DATA PROVIDED section start
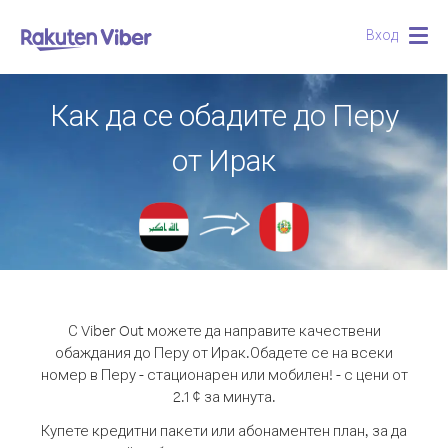
Вход
Togg
navig
Как да се обадите до Перу
от Ирак
С Viber Out можете да направите качествени
обаждания до Перу от Ирак.
Обадете се на всеки
номер в Перу - стационарен или мобилен! - с цени от
2.1 ¢ за минута.
Купете кредитни пакети или абонаментен план, за да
DATA PROVIDED section end
• TO DO:
Go through the records line by line and count those that contain the string "Перу". Answer with the count alone.

• SOLUTION FOR THIS TASK:
3